Saturday, December 24, 2016

Soup's On!

Are you enjoying this holiday season, or are you feeling the stress? If you are having a week like mine, you are probably doing a bit of both. Like many of my mixed-up friends, my family celebrates both Chanukah and Christmas. This year the lunar and Gregorian calendar collide, and the first night of Chanukah shares the spotlight with Christmas Eve. For those of us who overdo, it’s a level of excess unlike any we’ve seen in recent years.

I’m hosting my older sister and nephews this season and decided to make a nice Jewish dinner on Christmas Eve. I made two kinds of rugelach a few days ago rather than attempting homemade jelly donuts, also known as the difficult to pronounce sufganiyot. I even made my own applesauce to go with the potato latkes that will grace my table.

All we really want to eat is latkes. They are crisp and greasy and salty and truly delightful. They also sit in your gut, daring you to digest them, while you wonder why we celebrate a minor Jewish holiday by eating the equivalent of a Waffle House side dish. We have to have something else to balance out those potato pancakes, and I thought matzoh ball soup and a salad might help move things along.
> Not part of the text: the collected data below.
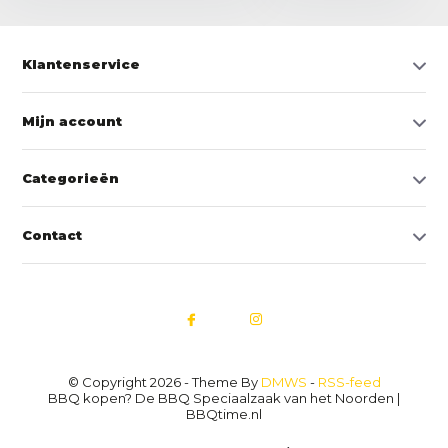
Klantenservice
Mijn account
Categorieën
Contact
© Copyright 2026 - Theme By
DMWS
-
RSS-feed
BBQ kopen? De BBQ Speciaalzaak van het Noorden |
BBQtime.nl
I like to make my own stock. I don’t do anything unusual. I am not browning fatty backs and wings to bring out the flavor. I do not roast my onions and carrots to a delicious caramel before adding them. I just kick it old school with my chicken, veggies, seasonings, and water and let the whole pot simmer away on the stove.

With all the extra food in the house for the double holiday, I didn’t have room in my refrigerator for a big stock pot. I do have an extra fridge in the garage that is usually stocked with beer and old sodas that no one wants to drink. When we have company or holiday meals, our food overflow goes in the outside fridge. I had my husband rearrange his odd assortment of beer to make room for my stock pot and, interestingly enough, a honey baked ham that I plan to serve alongside the turkey breast for Christmas dinner. We don’t keep kosher, but we are also not big ham fans. Chances are good that thing is going to see the trash can Christmas night, minus a slice or two.

After the stock finished cooking, I let it cool for a little while before removing the chicken and pouring the broth through a strainer to remove the tired, old veggies that gave their all to the cause. With the stock safely transferred to another pot, it was ready to go in the outside fridge. I carefully lifted the pot of hot chicken stock and carried it towards the garage door. My daughter, S, held the door for me and scurried down the short flight of brick stairs to open the fridge door.

I took a step or two, and my heel caught on the third step.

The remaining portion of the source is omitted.